Your answer must be the data repeated exactly, with no pictures in it.

Saved data entries
########

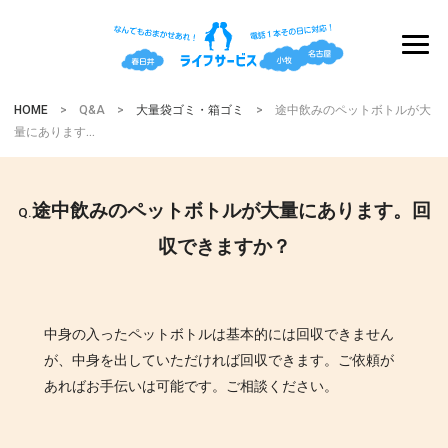
HOME
> Q&A >
大量袋ゴミ・箱ゴミ
> 途中飲みのペットボトルが大
量にあります…
途中飲みのペットボトルが大量にあります。回
Q.
収できますか？
中身の入ったペットボトルは基本的には回収できません
が、中身を出していただければ回収できます。ご依頼が
あればお手伝いは可能です。ご相談ください。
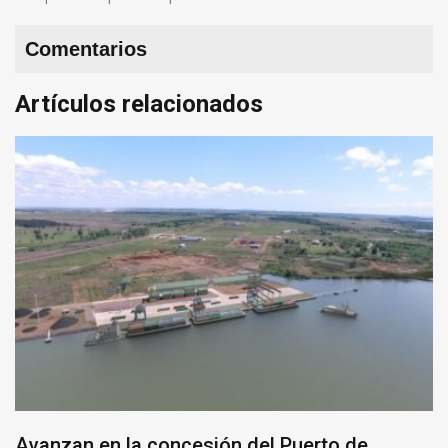
Comentarios
Artículos relacionados
Avanzan en la concesión del Puerto de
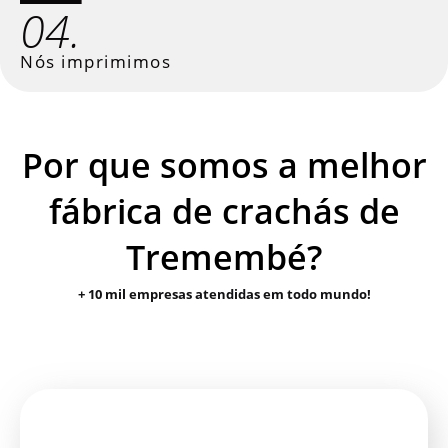
04.
Nós imprimimos
Por que somos a melhor
fábrica de crachás de
Tremembé?
+ 10 mil empresas atendidas em todo mundo!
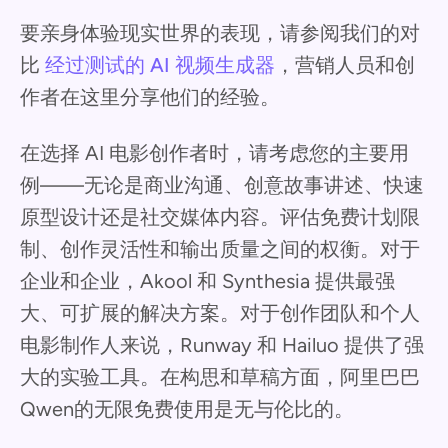
要亲身体验现实世界的表现，请参阅我们的对
比
经过测试的 AI 视频生成器
，营销人员和创
作者在这里分享他们的经验。
在选择 AI 电影创作者时，请考虑您的主要用
例——无论是商业沟通、创意故事讲述、快速
原型设计还是社交媒体内容。评估免费计划限
制、创作灵活性和输出质量之间的权衡。对于
企业和企业，Akool 和 Synthesia 提供最强
大、可扩展的解决方案。对于创作团队和个人
电影制作人来说，Runway 和 Hailuo 提供了强
大的实验工具。在构思和草稿方面，阿里巴巴
Qwen的无限免费使用是无与伦比的。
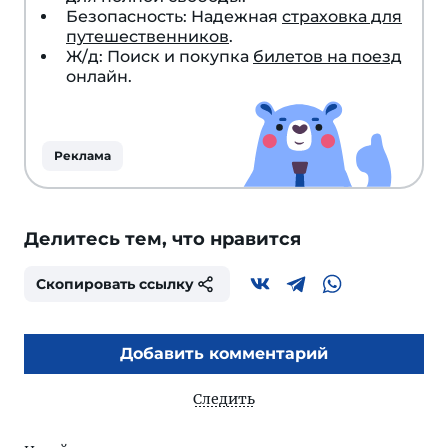
Безопасность: Надежная
страховка для
путешественников
.
Ж/д: Поиск и покупка
билетов на поезд
онлайн.
Реклама
Делитесь тем, что нравится
Скопировать ссылку
Добавить комментарий
Следить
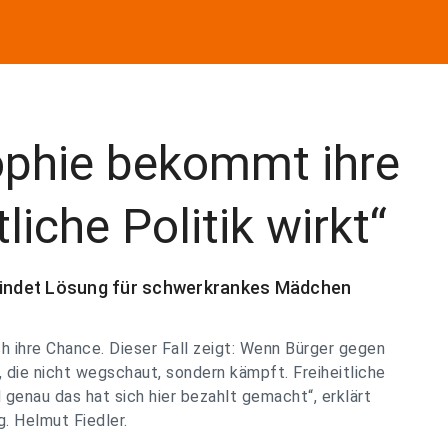
ophie bekommt ihre
liche Politik wirkt“
 findet Lösung für schwerkrankes Mädchen
 ihre Chance. Dieser Fall zeigt: Wenn Bürger gegen
, die nicht wegschaut, sondern kämpft. Freiheitliche
 genau das hat sich hier bezahlt gemacht“, erklärt
. Helmut Fiedler.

########

• [Completed exercise]
HOME
> Q&A >
大量袋ゴミ・箱ゴミ
> 途中飲みのペットボトルが大
量にあります…
途中飲みのペットボトルが大量にあります。回
Q.
収できますか？
中身の入ったペットボトルは基本的には回収できません
が、中身を出していただければ回収できます。ご依頼が
あればお手伝いは可能です。ご相談ください。
Comentarios
Artículos relacionados
Avanzan en la concesión del Puerto de
04.
Nós imprimimos
Por que somos a melhor
fábrica de crachás de
Tremembé?
+ 10 mil empresas atendidas em todo mundo!
要亲身体验现实世界的表现，请参阅我们的对
比
经过测试的 AI 视频生成器
，营销人员和创
作者在这里分享他们的经验。
在选择 AI 电影创作者时，请考虑您的主要用
例——无论是商业沟通、创意故事讲述、快速
原型设计还是社交媒体内容。评估免费计划限
制、创作灵活性和输出质量之间的权衡。对于
企业和企业，Akool 和 Synthesia 提供最强
大、可扩展的解决方案。对于创作团队和个人
电影制作人来说，Runway 和 Hailuo 提供了强
大的实验工具。在构思和草稿方面，阿里巴巴
Qwen的无限免费使用是无与伦比的。
Безопасность: Надежная
страховка для
путешественников
.
Ж/д: Поиск и покупка
билетов на поезд
онлайн.
Реклама
Делитесь тем, что нравится
Скопировать ссылку
Добавить комментарий
Следить
ophie bekommt ihre
liche Politik wirkt“
 findet Lösung für schwerkrankes Mädchen
 ihre Chance. Dieser Fall zeigt: Wenn Bürger gegen
, die nicht wegschaut, sondern kämpft. Freiheitliche
 genau das hat sich hier bezahlt gemacht“, erklärt
. Helmut Fiedler.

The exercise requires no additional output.